→ Exercise
Go to the line containing "الخلاصة والأسئلة الشائعة" in the material below. From there to the end, retype every line exactly and drop the pictures.

→ Input
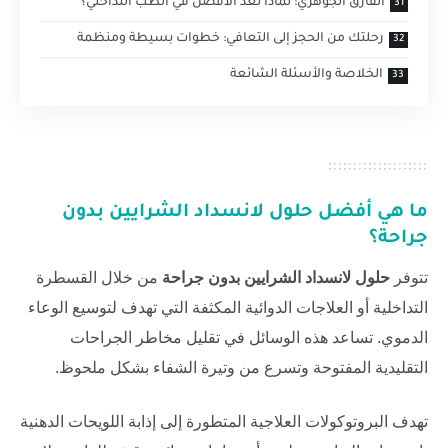
الفارق الجوهري: لماذا نعد الأفضل في الطب التداخلي؟
رحلتك من الحجز إلى التعافي: خطوات بسيطة ومنظمة
الخلاصة والأسئلة الشائعة
ما هي أفضل حلول لانسداد الشرايين بدون
جراحة؟
تتوفر
حلول لانسداد الشرايين بدون جراحة
من خلال القسطرة
التداخلية أو العلاجات الدوائية المكثفة التي تهدف لتوسيع الوعاء
الدموي. تساعد هذه الوسائل في تقليل مخاطر الجراحات
التقليدية المفتوحة وتسرع من وتيرة الشفاء بشكل ملحوظ.
تهدف البروتوكولات العلاجية المتطورة إلى إذابة اللويحات الدهنية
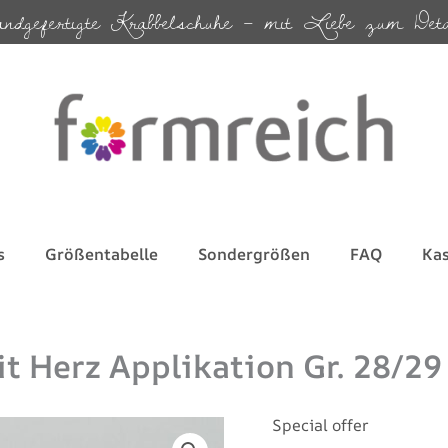
andgefertigte Krabbelschuhe – mit Liebe zum Deta
s
Größentabelle
Sondergrößen
FAQ
Ka
t Herz Applikation Gr. 28/29
Special offer
braune
Lederpuschen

→ Exercise response
الخلاصة والأسئلة الشائعة
ما هي أفضل حلول لانسداد الشرايين بدون
جراحة؟
تتوفر
حلول لانسداد الشرايين بدون جراحة
من خلال القسطرة
التداخلية أو العلاجات الدوائية المكثفة التي تهدف لتوسيع الوعاء
الدموي. تساعد هذه الوسائل في تقليل مخاطر الجراحات
التقليدية المفتوحة وتسرع من وتيرة الشفاء بشكل ملحوظ.
تهدف البروتوكولات العلاجية المتطورة إلى إذابة اللويحات الدهنية
andgefertigte Krabbelschuhe – mit Liebe zum Deta
s
Größentabelle
Sondergrößen
FAQ
Ka
t Herz Applikation Gr. 28/29
Special offer
braune
Lederpuschen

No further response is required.